Ne nous laissons pas berner par l’amalgame « insécurité-immigration » ou par le « projet social » qu’affichent tant Marine Le Pen que Nicolas Sarkozy : il s’agit essentiellement – pour les familles françaises et immigrées les plus démunies –, de chômage, de précarité, de casse de l’école, des services publics, de fermeture des hôpitaux, de l’impossibilité de se soigner, de se loger. S’y ajoutent les discriminations racistes qui renforcent la difficulté pour les jeunes de se former, de trouver un emploi, etc.

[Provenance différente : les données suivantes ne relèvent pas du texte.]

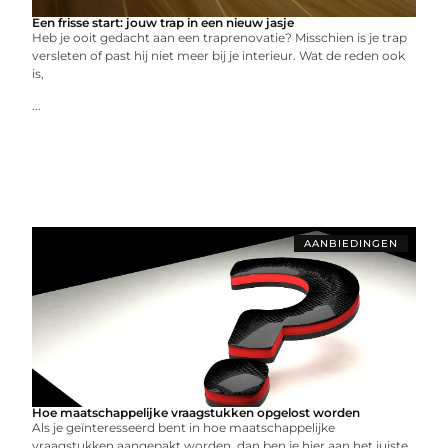
Een frisse start: jouw trap in een nieuw jasje
Heb je ooit gedacht aan een traprenovatie? Misschien is je trap
versleten of past hij niet meer bij je interieur. Wat de reden ook
is,
...
AANBIEDINGEN
Hoe maatschappelijke vraagstukken opgelost worden
Als je geïnteresseerd bent in hoe maatschappelijke
vraagstukken aangepakt worden, dan ben je hier aan het juiste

C’est d’une politique sociale et économique – qui respecte les droits de toutes et tous – dont les citoyens ont besoin. C’est parce qu’ils refusent de répondre à ces aspirations que l’UMP comme le FN brandissent la peur, le rejet de l’autre, la stratégie du bouc émissaire comme arme de gouvernement. Arrêtez de jouer les apprentis sorciers ! L’histoire nous a enseigné les conséquences désastreuses de cette stratégie.

Nous en appelons à la vigilance démocratique, à la résistance citoyenne et aux mobilisations unitaires pour faire échec à ces incendiaires, sans attendre les présidentielles.